Michael Oakeshott was born 120 years ago today. I posted last year on the 30th anniversary of his death, providing some links hopefully useful for those who are not familiar with his work. The question asked by the title of that post (“Michael Oakeshott: A Hero for Whom?”) is perhaps all the more pertinent these days, with “conservatism” becoming “nationalism” and often furiously in favor of bigger government (see, on that, this report on a recent ISI conference by James Patterson. A very good piece but quite a depressing read, at least to me).
For this anniversary, I would like to point to a true jewel among Oakeshott’s works, though a not particularly well known one. I am referring to the selection from his Notebooks published in 2014, edited and with a beautiful Introduction by Luke O’Sullivan. Oakeshott himself compared his notebooks to “a sort of Zibaldone: a written chaos”. The selection O’Sullivan edited and published is quite that; it emphasizes Oakeshott’s literary sensibility and presents his notes on thinkers such as Plato and Aristotle, but also Montaigne and Schopenhauer. That would be quite something on its own merit. But Oakeshott also wrote a large number of aphorisms, which are, most of them, simply magnificent. The topics range from the nature of politics to love (and women), from the “balance” between the bohemian and the bourgeois, to the character of literary men. They are, evidently, notes taken during a life of reflections, scintillating thoughts which flashed in his mind and he put on paper. Some of them are little sentences you could spend hours in pondering. Others are formidable bon mots. Some give you a glimpse into his wider thinking. Others just make you crack up laughing.
Here are a few (in no particular order). If you want to make yourself a nice Christmas present, buy the book and dig into it, from time to time.
Curious as a concierge.
The awful spectacle of the contempt of small minds for those a little smaller!
Human fulfillment is not another state, following upon the conduct of life, as wages follow work.
To treat each day as it were our life and not a prologue.
The bourgeois holds the world together for the poet.
Power makes men stupid. It corrupts because it intoxicates.
Fear his its own father and a most prolific self-propagator.
The real grievances of mankind are incurable; politics consists in manufacturing curable grievances.

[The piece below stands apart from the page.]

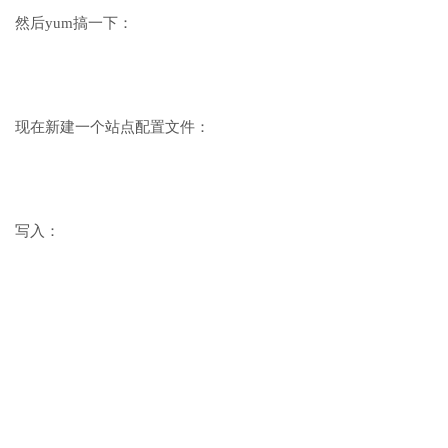
然后yum搞一下：
现在新建一个站点配置文件：
写入：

Revolutions design to demolish cathedrals, but like earthquakes, they are apt also to fracture the main drain.
To have a head so full of ideas that there is no room for sense.
Perhaps the greatest principle in politics is that people love to be frightened.
READER COMMENTS
Todd Moodey
Dec 11 2021 at 5:53pm
Thanks Alberto for sharing these, and for highlighting this particular work of Oakeshott’s. The aphorism about mankind’s grievances and their relation to politics is especially interesting: the appropriate application to our modern age seems to be that politics now consists either in the never-ending manufacture of curable grievances or the manufacture of (faux) grievances whose meliorators claim are never quite resolved, but can be with just a bit more money, regulation, “national dialogue”, etc.
Regards,
Todd Moodey
Mark Brady
Dec 12 2021 at 7:15pm
And for another side of Michael Oakeshott.
“Oakeshott may have been ‘careful to separate his private life from his work’, whatever that means, but, in the words (to me) of the late Dr Anne Bohm, his loyal and valued lieutenant at LSE for more than twenty years, ‘he never tried to hide it’, and was even ‘proud’ of having ‘seduced all his students’ wives’….In general, however, had Oakeshott really wanted to keep his private life private, he could hardly have shown himself less competent at doing so. His Army nickname was ‘Dipstick’.”
Robert Grant on Michael Oakeshott. http://www.michael-oakeshott-association.com/reply-to-kekes-by-bob-grant/
You can imagine what our friends would say if Karl Marx had acquired this s0briquet.